If, one day, you go to Utrecht, you can ask the first person you see to indicate Gerard Croiset’s house. This man is known to all Dutch people, but also to all the police forces in the world for the thousands of pieces of information he has given on missing persons and objects.
He retained his youthful vanity and sometimes could be heard to say:
“I am Croiset the Great”.
But he could also be very down-to-earth.
“Everyone has the same gifts as I have. With me, they are only a bit more developed. Everyone is in contact with other people, I just feel these contacts a bit more intensely.”
He was not without humour either, and he loved to laugh. In 1958, he was coming back from Milan by air with Professor Tenhaeff. The aeroplane was supposed to land in Amsterdam. But, because of fog, it was announced that it would be landing in Bruxelles.
In his seat, Croiset bursts out in great guffaws of laughter. His neighbour, thinking that he has gone mad, shrinks away from him. He says to her:
“Don’t worry, Madam… Do you know who I am? I am the Great Croiset!”
The lady is suitably impressed.
“You are the famous Dutch clairvoyant?”
“I am, Madam. And, this evening, the Great Croiset was not capable of forseeing that we weren’t going to land in Amsterdam!”

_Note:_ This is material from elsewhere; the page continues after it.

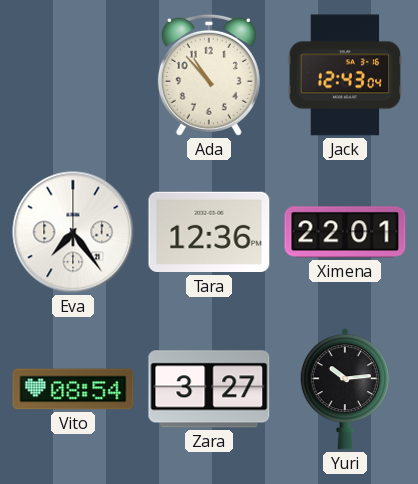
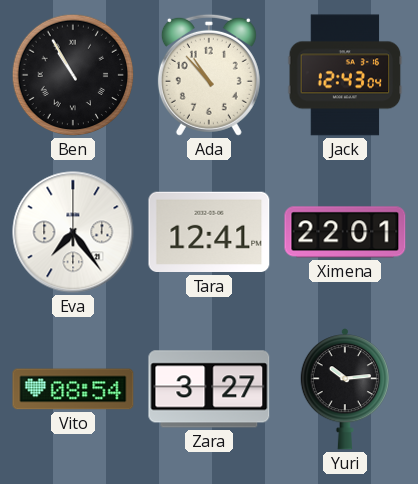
Ben: none -> 10:55
Tara: 12:36 -> 12:41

Holland’s Institute of Parapsychology is one of the best in the world. Situated in Utrecht, it maintains permanent relations with the principal organisms which, in diverse countries – above all America – deal with extra-sensory perception.
It possesses several thousands of dossiers on Croiset’s clairvoyances, and thousands of attestations from police forces in Holland, Germany, the United States, etc. The man who is at the origin of the Institute’s great prestige, and whose works are probably a generation ahead of those of his collegues, is Professor W. H. C. Tenhaeff. This scholar who is, with Doctor Rhine of Duke University in the United States, the greatest specialist in the world of extra-sensory phenomena, devoted the latter part of his life to the Croiset case and participated in all of the Dutchman’s clairvoyancy seances, in particular the famous chair tests.

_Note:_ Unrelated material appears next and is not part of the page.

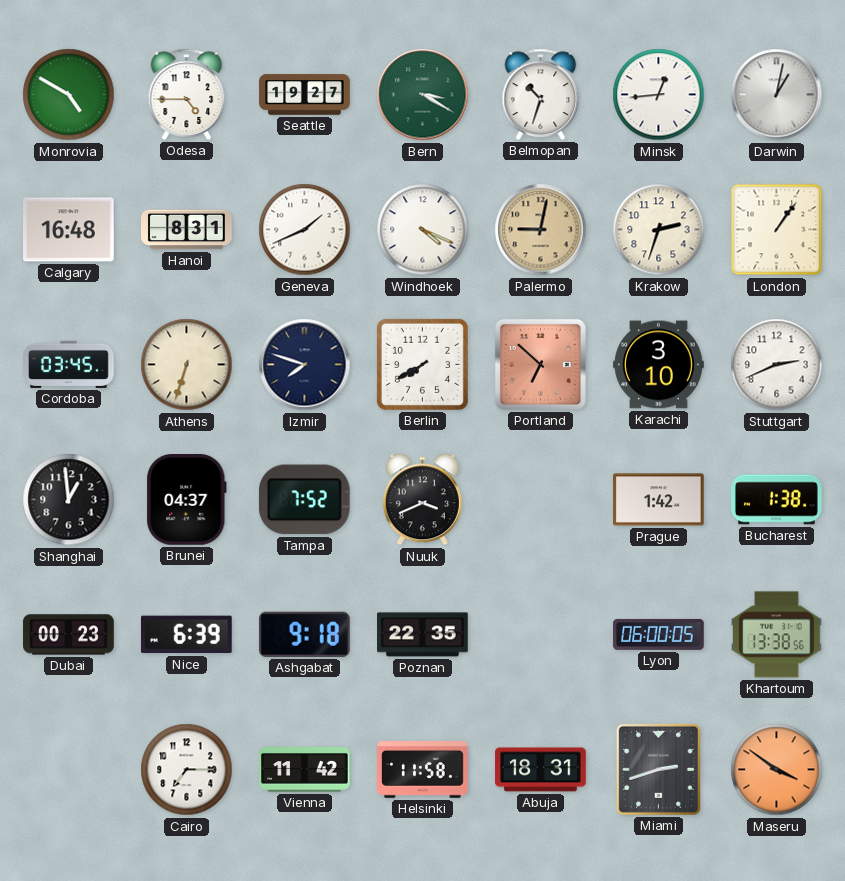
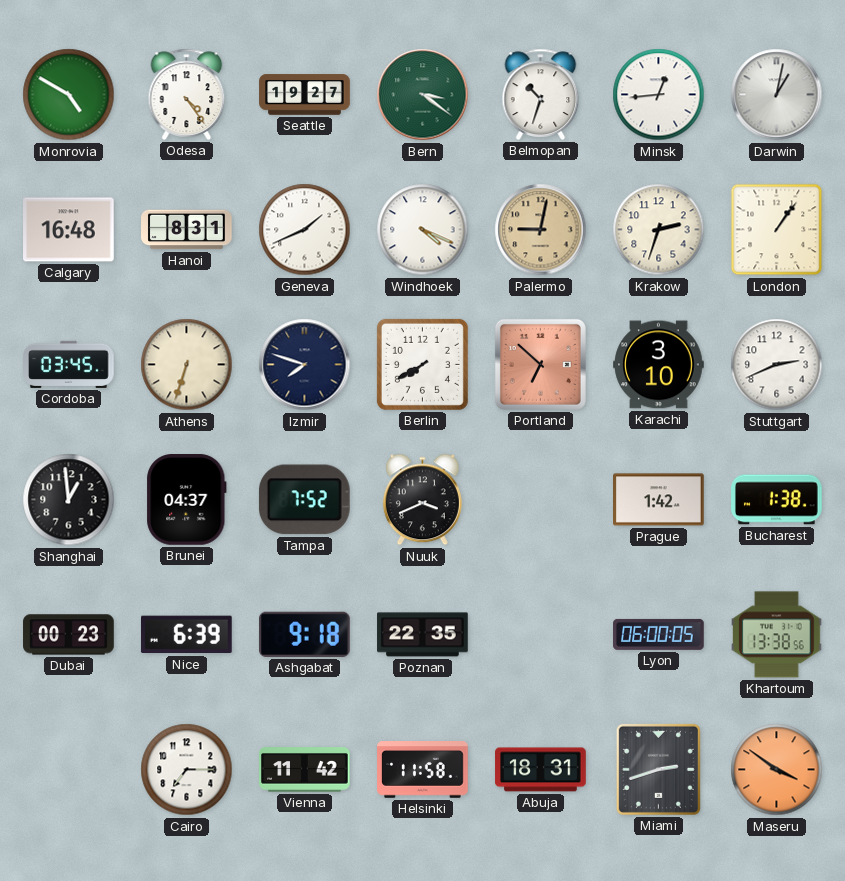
Odesa: 4:45 -> 4:24
Bern: 3:20 -> 3:21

The chair test is an experiment which, because it is renewable, permitted Tenhaeff to realise certain essential progress in the knowledge of extra-sensory faculties. It is in fact the possibility of repetition which is the first condition of scientific proof.

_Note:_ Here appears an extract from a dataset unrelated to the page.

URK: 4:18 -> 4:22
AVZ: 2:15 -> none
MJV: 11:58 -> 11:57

The number of a seat in a room where there is to be, in the future, a public meeting of some kind, is chosen at random. The seats are never reserved and sometimes Croiset does not even know the town where this meeting is to be held. Infallibly, he manages to guess, up to twenty-six days ahead, who is going to sit on this seat when the time comes, with many details which go from the complete physical description of the spectator to the relation of more or less important incidents in his personal life. For example, he will say:
“This will be a young, slim man, in a dark suit, with short hair, like a crew-cut. He has a little handkerchief showing from his breast pocket and has fallen on his left leg where he has a scar on the knee. On his left, a middle-aged woman is seated. She has a son who wears a sailor’s uniform. This woman has lost a member of her family in a torpedoing off the Atlantic coast…”
The chair test has been repeated and verified hundreds of times, with an extremely low margin of error.
Over seventeen years of experimentation with Croiset and the chair test, this “precognition” which has nothing to do with telepathy, which simplifies the problem, indicates that real “secret gulfs” exist in the human mind. If official science wanted to sound them, the extra-sensory gifts of primitive races – prescience of certain dangers, communication without words, capacity to heal, etc. – could be understood, and these gifts restored in the mechanised, diminished man of today.
This could then be used to accede to a greater knowledge of the Universe, of this hidden world, which, for the moment, is not accessible to our known senses. A world where time and space are abolished and where thoughts and memories would have their own reality.
In the last period of his research, Einstein was more and more interested in extra-sensory perception…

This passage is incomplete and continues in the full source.